Comme je passais en bordure de la pièce d’eau pour éviter le fauteuil de la jeune fille, mon pied s’est pris dans l’anneau servant à soulever la dalle qui protégeait la robinetterie. J’ai essayé de rattraper mon équilibre compromis. Mon autre pied a dérapé sur le rebord poli du bassin et j’y suis allé de mon plongeon.

Je vous conseille ce genre de numéro lorsque vous voulez divertir vos invités. Avec la tarte à la crème, il constitue un effet infaillible.

Je me suis retrouvé assis dans quarante centimètres d’eau, avec l’air ahuri d’un égoutier en tenue de travail qui débarquerait dans un club londonien.

Les deux sœurs riaient aux larmes. Je me suis levé, ruisselant, furieux après moi et après elles. Une violente envie de gifler ces deux oisives me faisait trembler la main.

Seulement, vous ne l’ignorez pas, de toutes les réactions humaines, le rire est la plus communicative. Ma colère a soudain fait place au plus formidable fou rire de ma vie… J’ai été obligé de m’asseoir sur le bord du bassin, les pieds dans l’eau, plié en deux par l’hilarité…

La première, Hélène a récupéré son sérieux. Elle m’a tendu la main pour m’aider à sortir de la pièce d’eau…

Debout sur les dalles de pierre du patio, le pantalon plaqué sur les jambes, je continuais d’être grotesque.

— Il faut vous changer, m’a dit Hélène, venez… Je vais vous prêter un peignoir de bain et nous enverrons Amélie chercher des vêtements à votre hôtel… Où êtes-vous descendu ?

— Les Flots bleus…

Je l’ai suivie jusqu’à la salle de bain, au premier étage. Pendant que je me débarrassais de mon complet mouillé, je l’ai entendue qui donnes instructions à la servante. C’est alors que j’ai pensé à ma note d’hôtel impayée. Jamais le propriétaire de cet honorable établissement ne laisserait embarquer mes bagages dans de telles conditions ! Mort de honte, j’ai entrouvert la porte de la salle de bain.

— Mademoiselle Lecain !

Elle se trouvait sur le seuil de la chambre.

— Oui ?

Le peignoir blanc, trop étroit pour mes larges épaules, devait me faire paraître ridicule… Il était beaucoup trop court et les manches kimono m’arrivaient presque aux coudes…

— Je… Je crois inutile de déranger votre bonne… Si elle voulait simplement donner un petit coup de fer à mon pantalon, juste pour me permettre de traverser la ville…

Hélène a secoué la tête.

— Vous n’y songez pas ! Il est trempé… Dans deux jours il sera encore humide…

— Tant pis… Je…

Elle s’apprêtait à protester encore, puis elle a brusquement compris. Je me suis senti rougir. Le sang de la honte me brûlait le visage.

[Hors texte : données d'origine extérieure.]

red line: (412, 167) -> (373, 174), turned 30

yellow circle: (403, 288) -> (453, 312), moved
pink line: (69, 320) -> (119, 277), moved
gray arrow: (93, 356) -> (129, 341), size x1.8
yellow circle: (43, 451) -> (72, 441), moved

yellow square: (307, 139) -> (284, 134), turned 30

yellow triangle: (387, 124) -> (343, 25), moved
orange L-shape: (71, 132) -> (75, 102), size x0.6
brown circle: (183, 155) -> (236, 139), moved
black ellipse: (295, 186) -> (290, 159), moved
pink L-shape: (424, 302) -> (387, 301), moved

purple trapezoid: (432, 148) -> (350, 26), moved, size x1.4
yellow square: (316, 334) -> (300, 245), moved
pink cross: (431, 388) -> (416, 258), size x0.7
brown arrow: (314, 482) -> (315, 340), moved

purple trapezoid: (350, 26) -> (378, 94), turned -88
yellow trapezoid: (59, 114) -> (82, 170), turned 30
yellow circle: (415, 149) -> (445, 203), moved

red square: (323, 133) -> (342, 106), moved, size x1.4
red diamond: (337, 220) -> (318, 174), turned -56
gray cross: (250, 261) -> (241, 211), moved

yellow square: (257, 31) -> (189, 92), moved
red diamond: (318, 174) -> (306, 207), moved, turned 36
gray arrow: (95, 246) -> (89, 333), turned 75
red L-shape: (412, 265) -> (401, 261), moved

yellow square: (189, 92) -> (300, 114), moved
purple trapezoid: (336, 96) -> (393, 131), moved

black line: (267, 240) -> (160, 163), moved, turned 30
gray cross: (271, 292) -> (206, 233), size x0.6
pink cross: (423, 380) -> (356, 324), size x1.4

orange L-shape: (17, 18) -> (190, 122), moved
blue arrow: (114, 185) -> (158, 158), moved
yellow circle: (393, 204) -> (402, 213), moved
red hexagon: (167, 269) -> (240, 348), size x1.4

Hélène s’est détournée et a rappelé la servante.

— Amélie !

La vieille a passé sa figure chafouine à travers les barreaux de la rampe.

— Mademoiselle ?

— Monsieur Menda va s’installer ici quelque temps. Vous réglerez son hôtel et prendrez un taxi pour ramener ses bagages…

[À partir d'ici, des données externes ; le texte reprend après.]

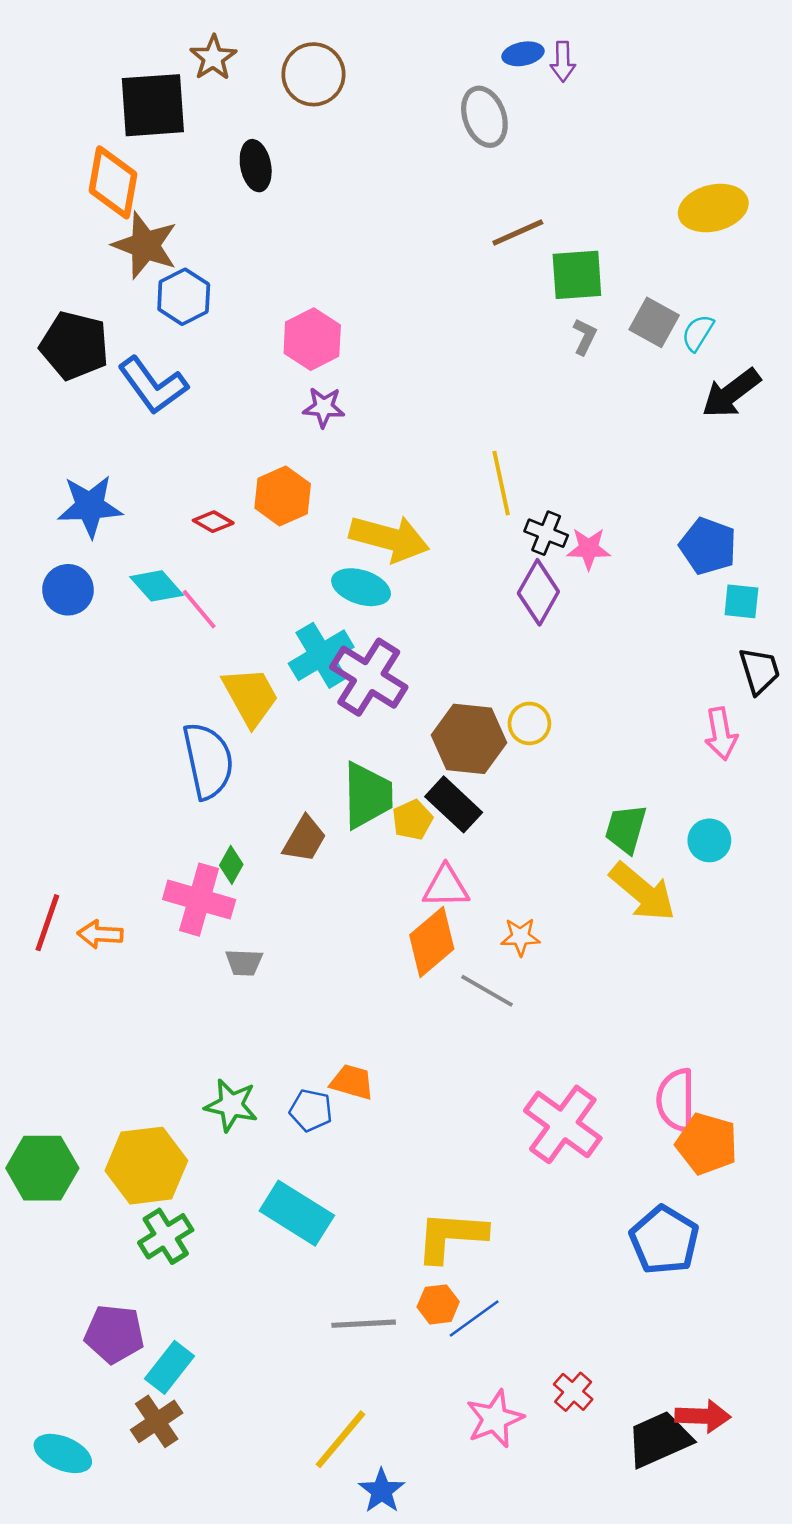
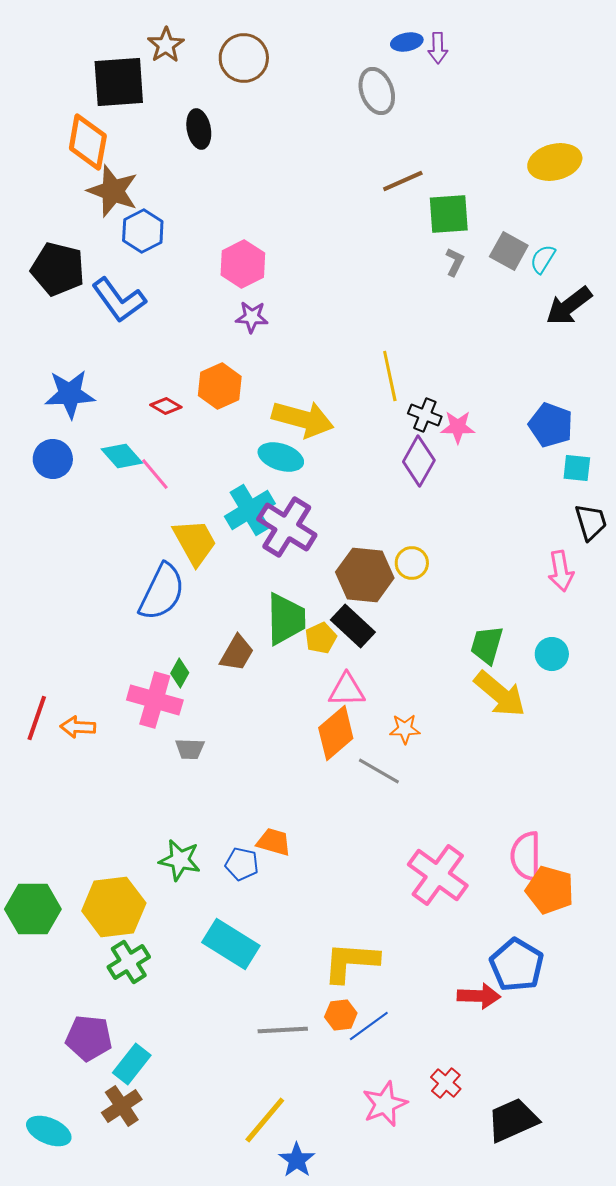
blue semicircle: (208, 761) -> (162, 592), turned 38
red arrow: (703, 1416) -> (479, 996), moved

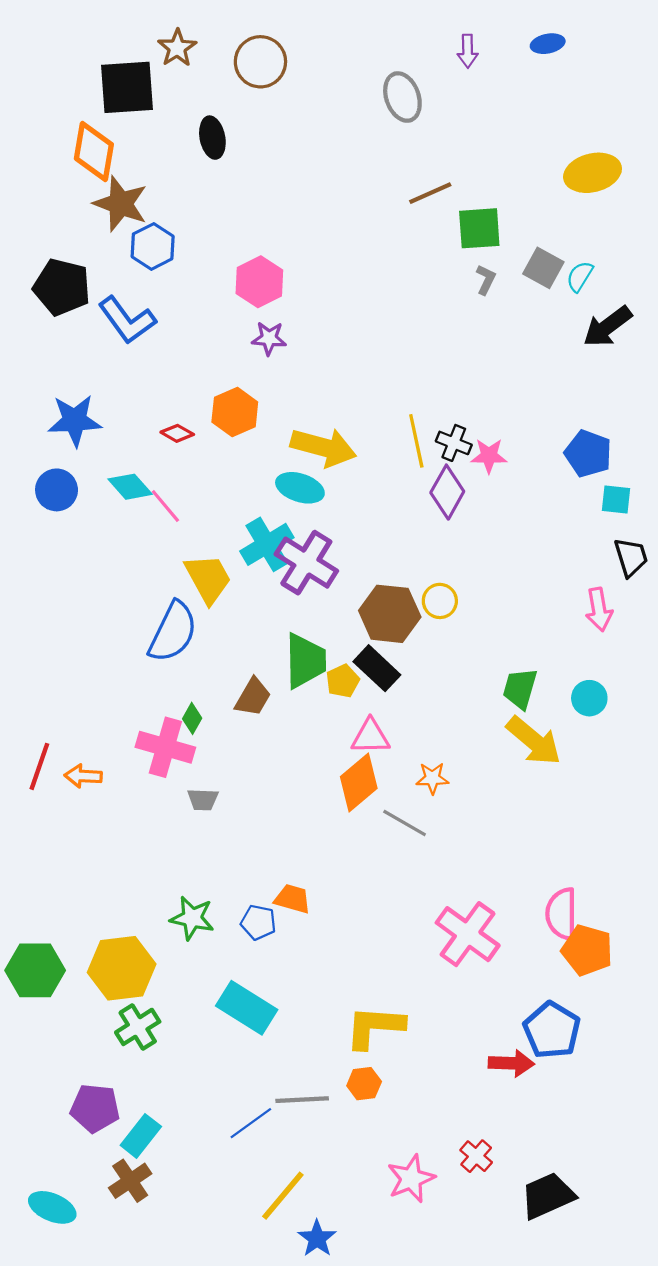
blue ellipse: (407, 42) -> (548, 44), moved
yellow line: (390, 376) -> (416, 441), moved
blue line: (369, 1026) -> (251, 1123), moved

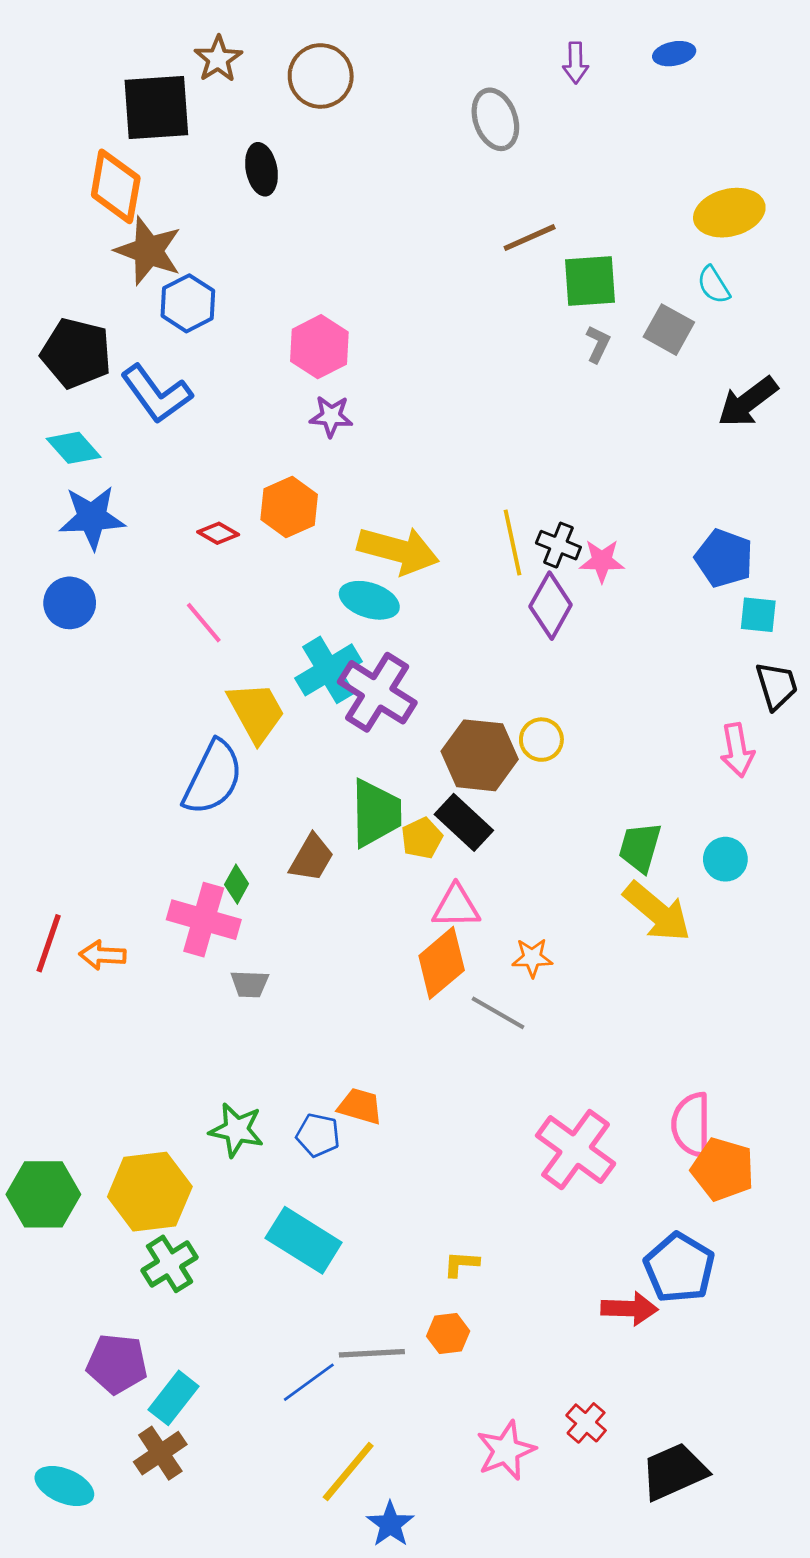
cyan semicircle: (580, 276) -> (714, 285), moved, turned -64
cyan diamond: (130, 487) -> (74, 448), moved
yellow L-shape: (375, 1027) -> (461, 1264), size x0.5

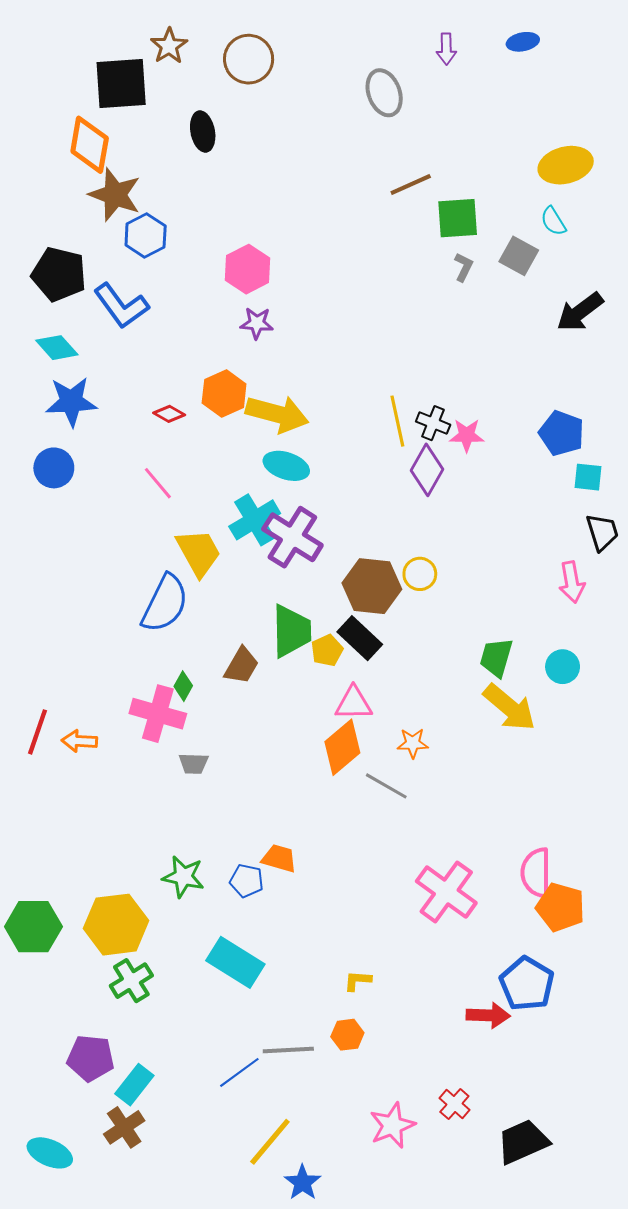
yellow arrow: (398, 550) -> (277, 414), moved

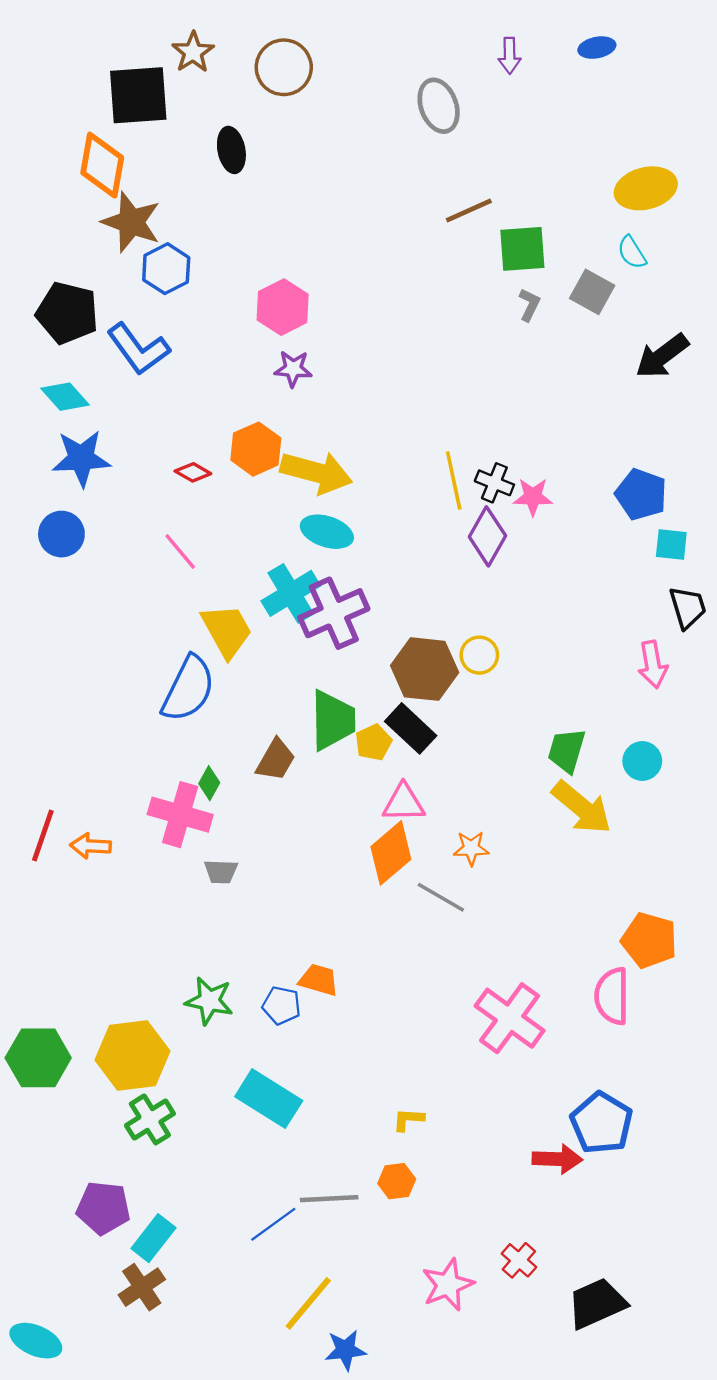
purple cross: (292, 537) -> (334, 613), turned 34
orange pentagon: (560, 907) -> (649, 940), moved
cyan ellipse: (50, 1153) -> (36, 1341), moved
blue star: (303, 1182) -> (345, 1350), turned 30

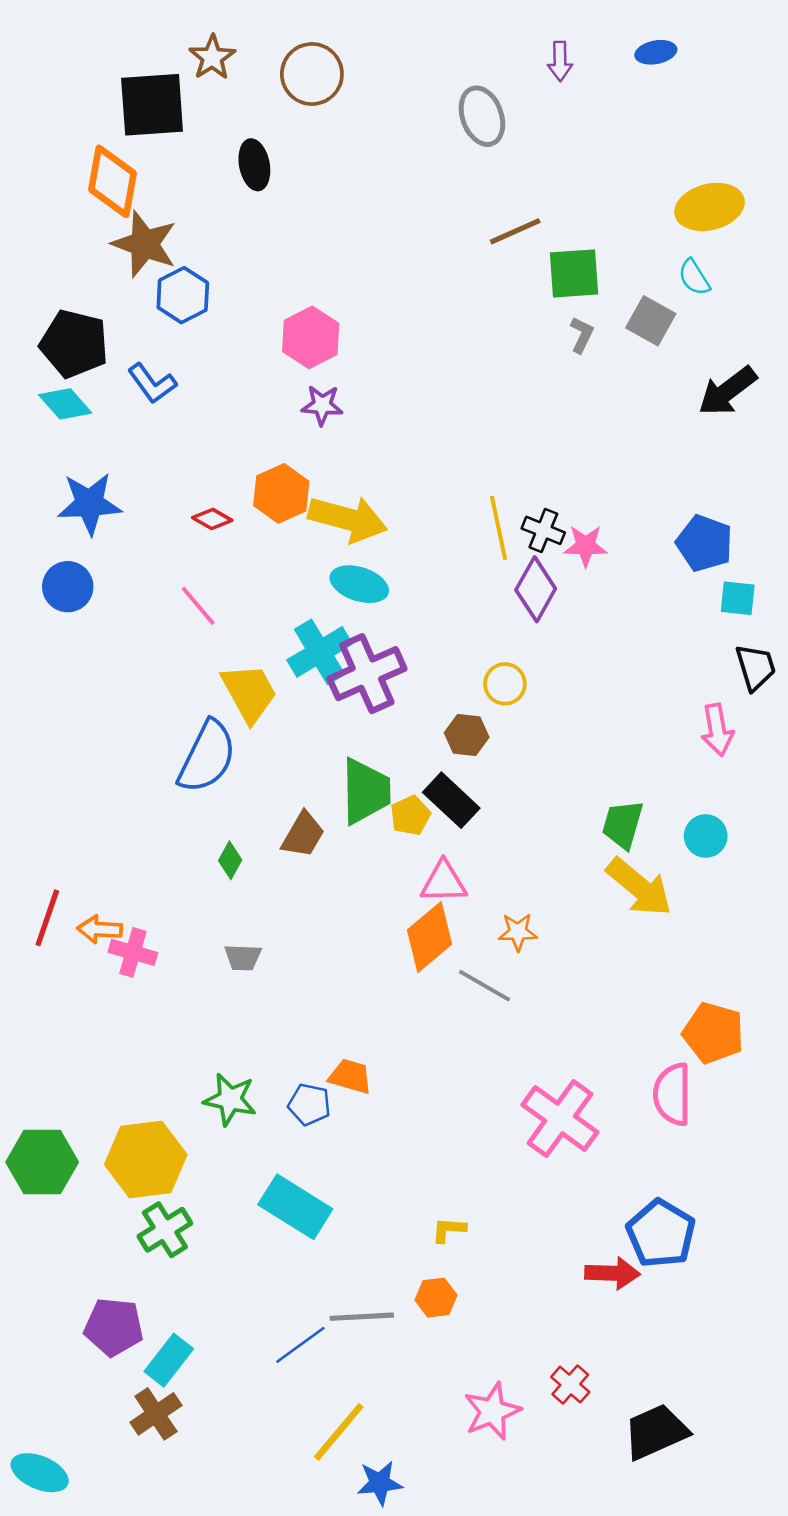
blue L-shape: (138, 349) -> (152, 383), size x0.7
cyan diamond: (65, 397) -> (65, 404), moved
yellow circle: (479, 655) -> (505, 684), moved
brown hexagon: (425, 669) -> (467, 735), size x0.6
pink cross: (180, 815) -> (133, 952), moved, size x0.7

Amélie a failli s’évanouir de surprise.

— Ici… a-t-elle balbutié. Puis, se reprenant :

— Bien, Mademoiselle.

— Je pense que vous ne refuserez pas cette joie à Ève, m’a demandé Hélène.

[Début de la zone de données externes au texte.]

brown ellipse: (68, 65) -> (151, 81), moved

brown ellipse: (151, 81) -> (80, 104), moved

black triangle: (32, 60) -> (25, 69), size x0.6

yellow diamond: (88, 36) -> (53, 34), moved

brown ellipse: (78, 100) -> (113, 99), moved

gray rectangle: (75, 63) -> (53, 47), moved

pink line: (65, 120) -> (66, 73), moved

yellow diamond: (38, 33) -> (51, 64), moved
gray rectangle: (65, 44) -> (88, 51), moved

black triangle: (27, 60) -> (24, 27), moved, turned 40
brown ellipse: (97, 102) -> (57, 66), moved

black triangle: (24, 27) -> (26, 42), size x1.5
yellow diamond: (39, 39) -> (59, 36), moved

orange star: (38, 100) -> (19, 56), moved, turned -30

Elle se forçait à sourire. Mais ce n’était pas le même sourire que le matin. Celui-ci était un peu crispé.

Si je ne m’étais pas trouvé dans une tenue aussi grotesque, j’aurais refusé une fois de plus cette offre. Mais ainsi fagoté, je n’avais qu’une idée en tête : me cacher en attendant de pouvoir m’habiller décemment.

— Nous en reparlerons tout à l’heure, ai-je soupiré…

Elle est passée devant moi et a ouvert une porte donnant sur un escalier de bois, peint en faux marbre.

— Je vais vous montrer votre chambre.

Ma chambre !

Franchement, c’était une drôle d’aventure !

CHAPITRE IV

En tout cas, j’ai fort bien dormi cette nuit-là…

Le lendemain, j’ai été éveillé par un petit grincement provenant du dehors. J’ai sauté du lit et me suis approché de la fenêtre. Celle-ci donnait sur l’arrière de la maison. À cet endroit se trouvait un portique avec des anneaux et une corde lisse.

J’ai béé de surprise. Hélène, la grave Hélène, était en train d’exécuter une foule de mouvements gymniques impeccables.

Elle était vêtue d’un petit short bleu et d’un maillot à raies bleues et blanches qui moulait une poitrine admirable.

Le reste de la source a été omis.